CLYDE DUNBAR HARRIS. Prominent among the best citizens of Dongola, and a man who possesses the esteem and good-will of all who come in contact with him is Clyde Dunbar Harris, superintendent of the Dongola Public Schools. He has occupied that responsible position but a short time, but in the months that have elapsed since he became the incumbent of the important office he is so successfully filling, he has found favor with his fellow citizens, and is conducting his work in fullest confidence of the support and loyalty of the entire community.
Clyde Dunbar Harris is the son of Frank R. Harris, a native of Union county, and a former teacher. He died in 1894. His mother is Minnie Lane Montgomery, the daughter of Dr. E. L. Montgomery, who settled in Union county in 1866. He came thence from Louisiana where he was a slave owner before the war, being the possessor of fifty-five slaves, who worked a large plantation for him. Dr. Montgomery served in the Confederate army as a cavalryman during the war. He fought valiantly for the cause of the south, giving of his substance freely, and at the close of the war he found himself to be
financially ruined. His father was an itinerant Presbyterian minister who helped to spread the gospel among the early settlers and among the Indians of Louisiana and Mississippi.

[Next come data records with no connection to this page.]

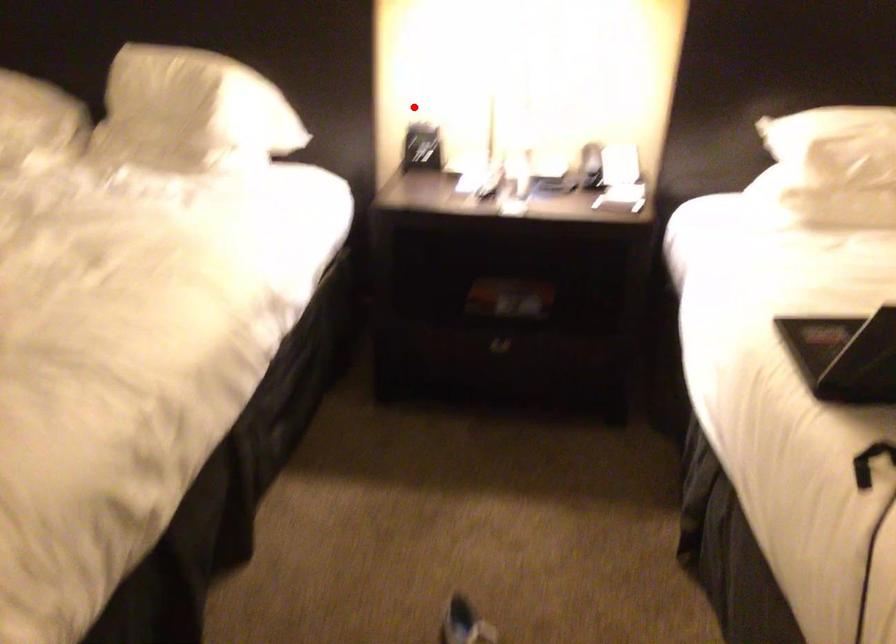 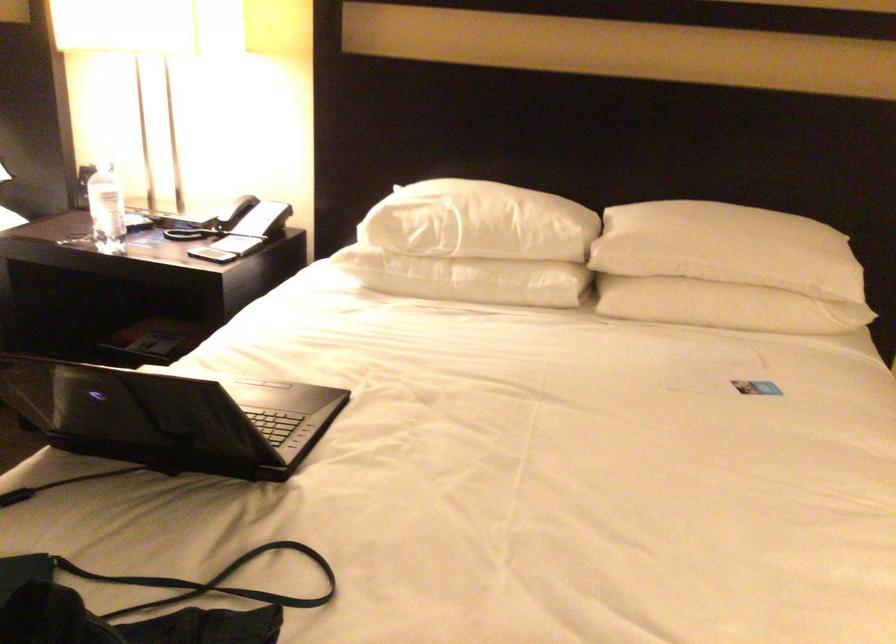 Question: I am providing you with two images of the same scene from different viewpoints. A red point is marked on the first image. Is the red point's position out of view in image 2?

Choices:
 (A) Yes
 (B) No

Answer: (B) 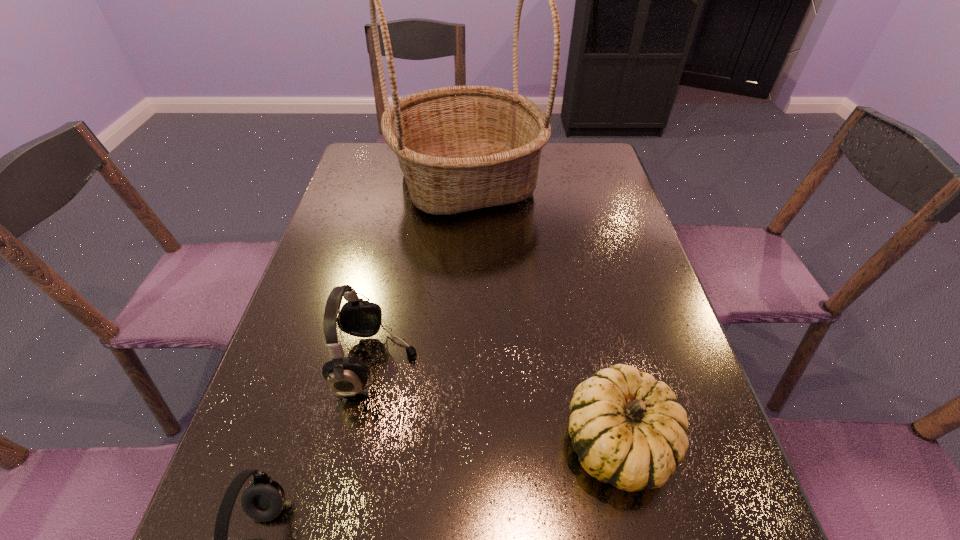 This screenshot has width=960, height=540. I want to click on vacant space that satisfies the following two spatial constraints: 1. with the microphone on the side of the gourd; 2. on the left side of the second tallest object, so click(x=362, y=442). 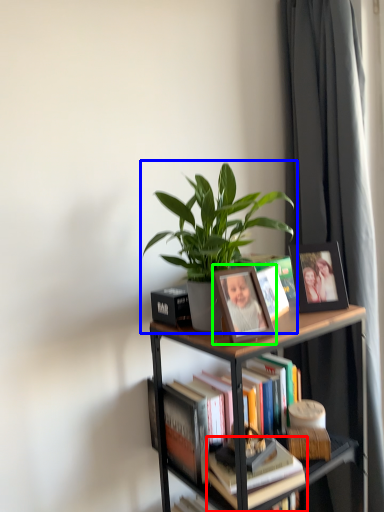 Question: Based on their relative distances, which object is nearer to book (highlighted by a red box)? Choose from houseplant (highlighted by a blue box) and picture frame (highlighted by a green box).

Choices:
 (A) houseplant
 (B) picture frame

Answer: (B) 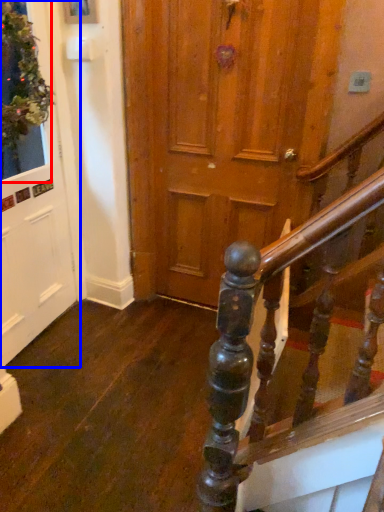 Question: Which of the following is the farthest to the observer, window (highlighted by a red box) or door (highlighted by a blue box)?

Choices:
 (A) window
 (B) door

Answer: (B)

Dr. Montgomery studied medicine at Keokuk, Iowa, graduating in 1868, and he practiced his profession at Mill Creek until the time of his death in 1898. His daughter, Minnie Lane Montgomery and the mother of Clyde Dunbar Harris, has been thrice married. Her first husband was William Karraker, and she bore him two sons. Oscar and Charles Karraker. By her second marriage, when she became the wife of Frank R. Harris, she became the mother of a son and daughter; Clyde Dunbar and Grace, the latter dying at the age of nine months. Her third husband was Thomas Jasper Karraker, a well-to-do farmer in the vicinity of Dongola. Two children have been born of this latter union: Oral and Lois.
Clyde Dunbar Harris was born April 15, 1889, on a farm in Union county. He passed through the common schools of his home town and later attended the Southern Illinois Normal University at Carbondale, graduating therefrom in the spring of 1911. In that same year he was elected to the position of superintendent of the Dongola schools. He is ably assisted by a corps of six efficient teachers, and the schools have an enrollment of two hundred and thirty-three pupils. The curriculum of the schools includes a four year high school course, which is up-to-date and thorough in every detail. Mr. Harris has already shown especial ability in his line of work, and a brilliant future for him is freely predicted.